From the entries below, gather each line containing the word "have".

Dataset entries

· · · ·

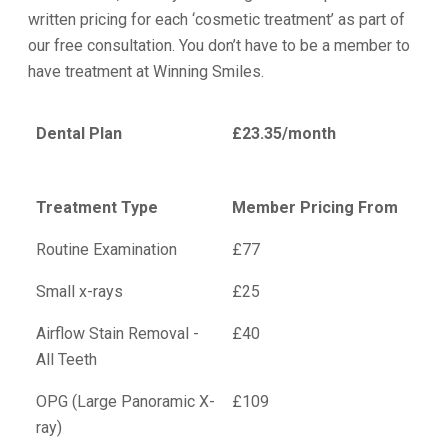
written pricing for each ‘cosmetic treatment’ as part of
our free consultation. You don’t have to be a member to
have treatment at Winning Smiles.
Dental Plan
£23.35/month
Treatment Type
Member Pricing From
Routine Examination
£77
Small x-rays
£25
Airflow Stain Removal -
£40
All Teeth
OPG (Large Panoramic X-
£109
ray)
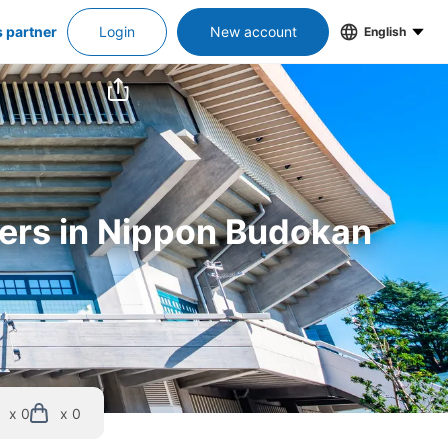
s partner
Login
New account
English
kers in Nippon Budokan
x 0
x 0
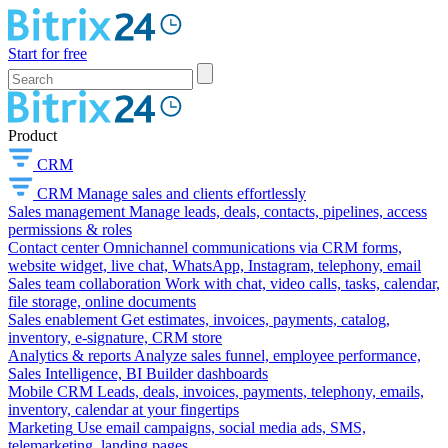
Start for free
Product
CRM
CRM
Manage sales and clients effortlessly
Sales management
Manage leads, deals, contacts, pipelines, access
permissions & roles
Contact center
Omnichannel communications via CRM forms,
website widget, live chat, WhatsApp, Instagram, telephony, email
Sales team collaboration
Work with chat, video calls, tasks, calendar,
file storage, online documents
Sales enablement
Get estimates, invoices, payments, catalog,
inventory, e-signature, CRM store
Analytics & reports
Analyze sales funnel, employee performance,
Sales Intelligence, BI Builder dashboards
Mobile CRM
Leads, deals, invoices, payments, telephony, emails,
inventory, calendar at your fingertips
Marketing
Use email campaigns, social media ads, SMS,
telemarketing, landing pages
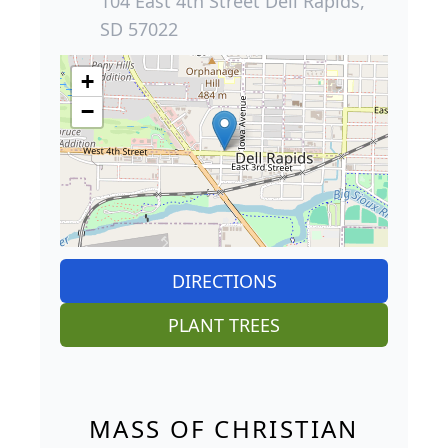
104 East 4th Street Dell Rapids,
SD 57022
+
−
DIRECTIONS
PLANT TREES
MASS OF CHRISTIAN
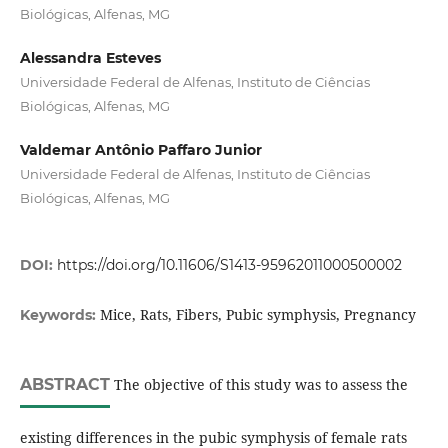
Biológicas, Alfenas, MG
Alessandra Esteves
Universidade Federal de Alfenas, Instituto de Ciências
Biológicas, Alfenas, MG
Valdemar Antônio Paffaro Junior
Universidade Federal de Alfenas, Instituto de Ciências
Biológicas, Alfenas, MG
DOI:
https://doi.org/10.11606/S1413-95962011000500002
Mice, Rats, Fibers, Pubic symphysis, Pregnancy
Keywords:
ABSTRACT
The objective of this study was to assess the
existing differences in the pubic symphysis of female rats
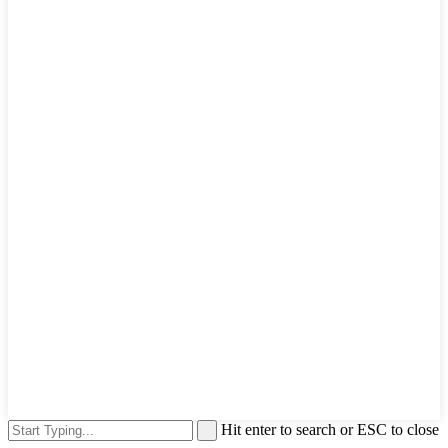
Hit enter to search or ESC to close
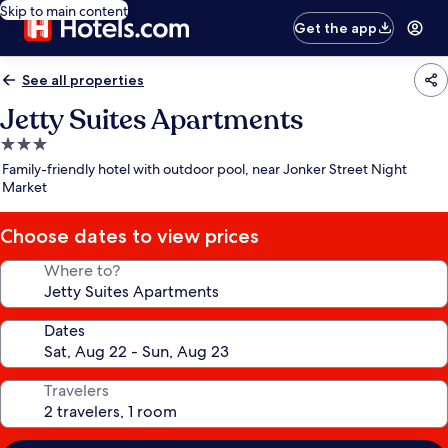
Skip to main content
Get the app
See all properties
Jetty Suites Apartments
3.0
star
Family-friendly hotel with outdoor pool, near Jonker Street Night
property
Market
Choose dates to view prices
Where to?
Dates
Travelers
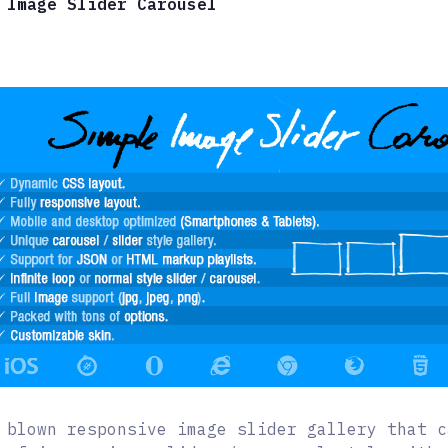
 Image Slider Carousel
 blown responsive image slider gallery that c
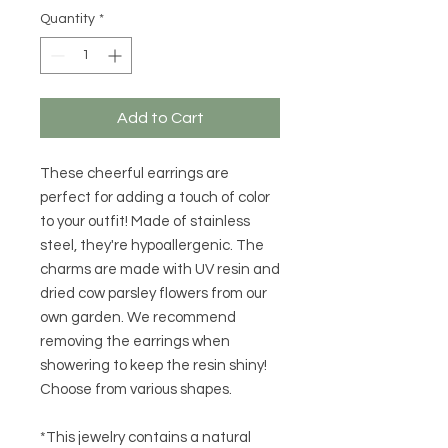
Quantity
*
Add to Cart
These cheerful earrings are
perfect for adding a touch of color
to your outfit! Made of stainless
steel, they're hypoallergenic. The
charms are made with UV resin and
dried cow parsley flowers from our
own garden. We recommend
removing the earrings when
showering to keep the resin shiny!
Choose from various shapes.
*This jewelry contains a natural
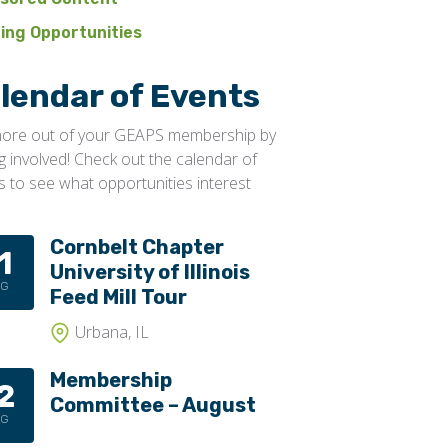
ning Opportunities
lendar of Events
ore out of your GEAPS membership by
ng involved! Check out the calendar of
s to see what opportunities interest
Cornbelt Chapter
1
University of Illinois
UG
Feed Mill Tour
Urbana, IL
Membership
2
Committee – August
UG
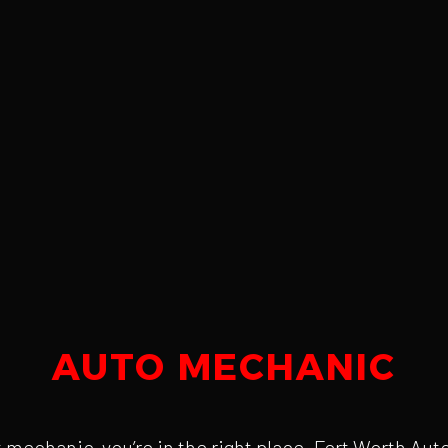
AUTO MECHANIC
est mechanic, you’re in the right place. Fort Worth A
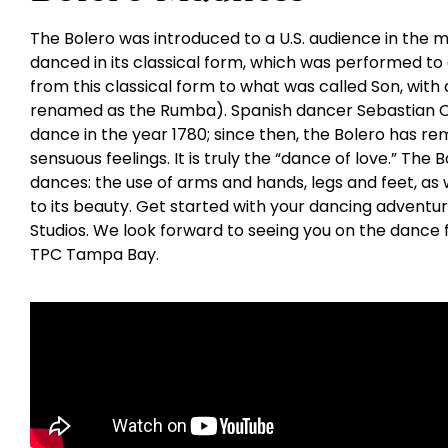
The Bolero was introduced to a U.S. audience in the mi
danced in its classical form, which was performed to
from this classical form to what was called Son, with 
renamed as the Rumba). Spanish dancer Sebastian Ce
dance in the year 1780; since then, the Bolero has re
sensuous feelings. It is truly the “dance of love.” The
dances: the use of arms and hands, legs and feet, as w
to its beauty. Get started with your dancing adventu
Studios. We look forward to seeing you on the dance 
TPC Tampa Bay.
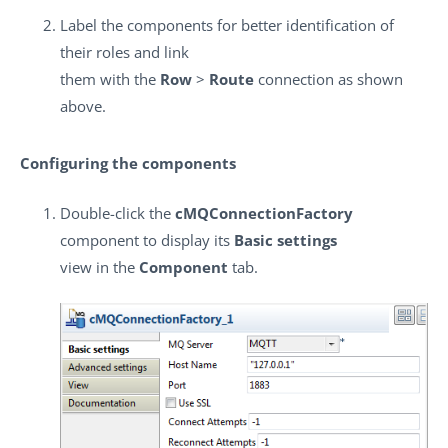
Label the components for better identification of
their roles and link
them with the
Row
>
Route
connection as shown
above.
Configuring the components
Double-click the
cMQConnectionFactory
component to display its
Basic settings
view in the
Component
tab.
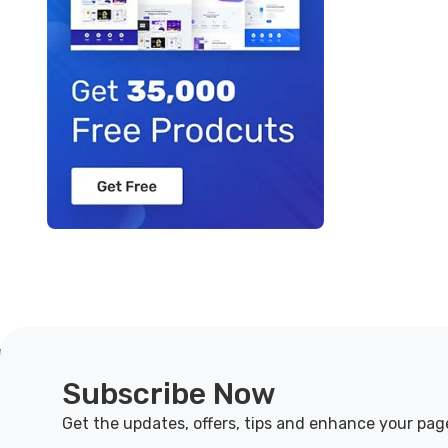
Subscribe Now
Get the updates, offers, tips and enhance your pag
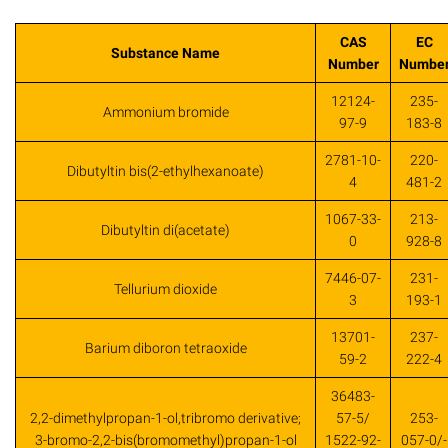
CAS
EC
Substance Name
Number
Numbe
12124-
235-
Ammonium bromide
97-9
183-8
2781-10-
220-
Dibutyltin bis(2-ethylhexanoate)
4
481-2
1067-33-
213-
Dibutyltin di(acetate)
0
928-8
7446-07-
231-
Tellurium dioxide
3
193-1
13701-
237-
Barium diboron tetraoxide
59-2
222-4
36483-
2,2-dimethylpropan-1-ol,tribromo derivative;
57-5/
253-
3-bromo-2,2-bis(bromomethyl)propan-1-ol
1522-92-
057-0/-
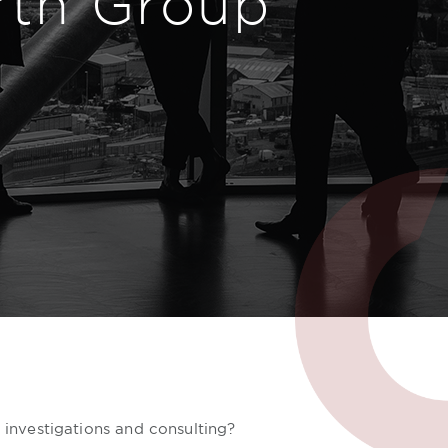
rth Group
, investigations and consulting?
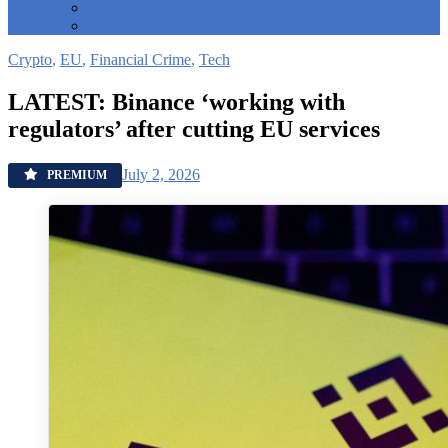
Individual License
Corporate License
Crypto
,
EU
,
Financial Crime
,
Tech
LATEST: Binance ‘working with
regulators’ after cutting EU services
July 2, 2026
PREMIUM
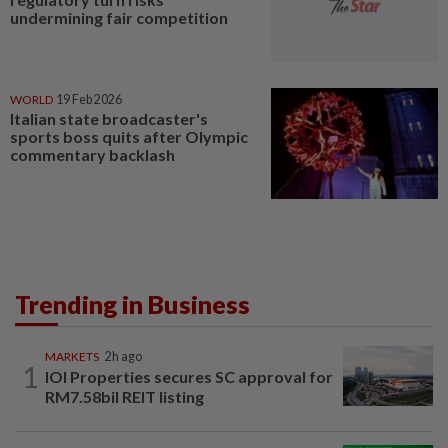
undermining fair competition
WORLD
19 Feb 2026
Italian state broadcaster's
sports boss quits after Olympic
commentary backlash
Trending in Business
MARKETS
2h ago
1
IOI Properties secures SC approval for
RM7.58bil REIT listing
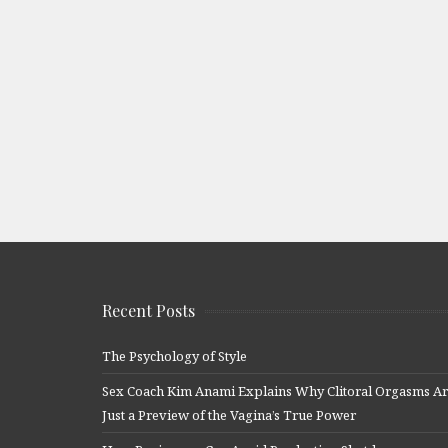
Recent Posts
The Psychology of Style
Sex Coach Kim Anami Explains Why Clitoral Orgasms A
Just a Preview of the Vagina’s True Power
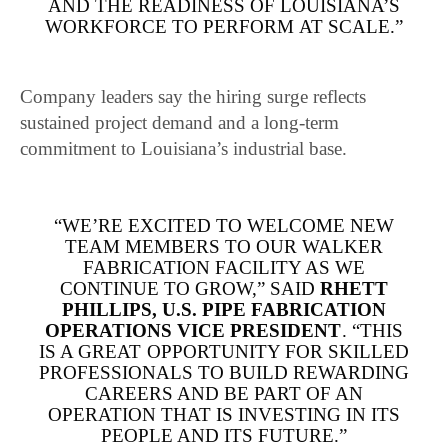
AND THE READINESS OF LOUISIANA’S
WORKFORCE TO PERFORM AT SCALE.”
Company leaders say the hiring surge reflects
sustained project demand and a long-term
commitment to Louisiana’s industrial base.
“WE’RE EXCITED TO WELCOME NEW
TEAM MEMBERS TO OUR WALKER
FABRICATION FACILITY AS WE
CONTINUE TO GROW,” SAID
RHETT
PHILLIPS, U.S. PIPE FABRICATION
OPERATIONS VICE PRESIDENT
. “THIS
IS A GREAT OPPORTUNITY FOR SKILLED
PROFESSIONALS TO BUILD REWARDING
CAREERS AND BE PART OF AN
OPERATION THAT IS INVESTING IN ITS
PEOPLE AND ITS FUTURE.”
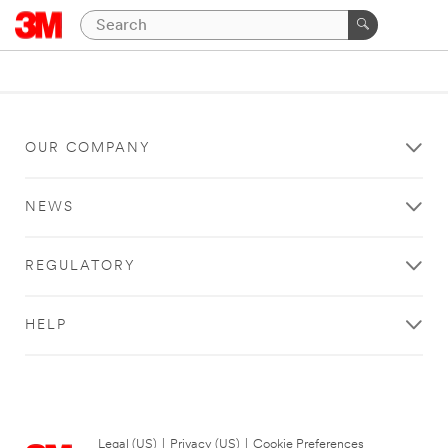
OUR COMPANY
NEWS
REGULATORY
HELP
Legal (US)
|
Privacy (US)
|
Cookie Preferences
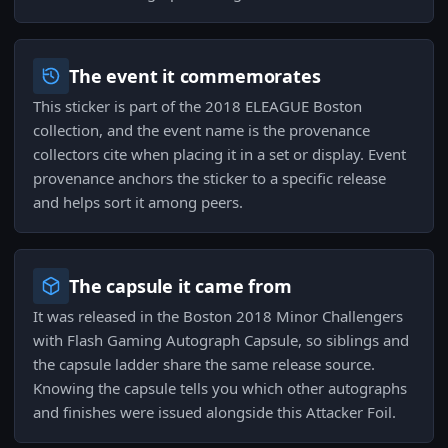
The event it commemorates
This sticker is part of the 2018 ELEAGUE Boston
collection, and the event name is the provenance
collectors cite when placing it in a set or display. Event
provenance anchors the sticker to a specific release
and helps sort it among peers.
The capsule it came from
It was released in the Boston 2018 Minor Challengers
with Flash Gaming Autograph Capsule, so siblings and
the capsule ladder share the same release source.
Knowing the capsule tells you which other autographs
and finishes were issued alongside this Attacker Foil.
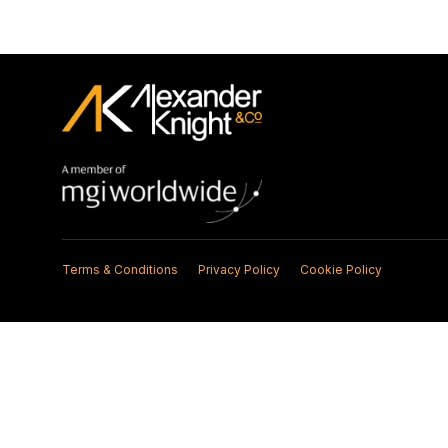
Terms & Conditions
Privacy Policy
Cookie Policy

· · · ·

### [OUTPUT FOR THIS TASK]
our free consultation. You don’t have to be a member to
have treatment at Winning Smiles.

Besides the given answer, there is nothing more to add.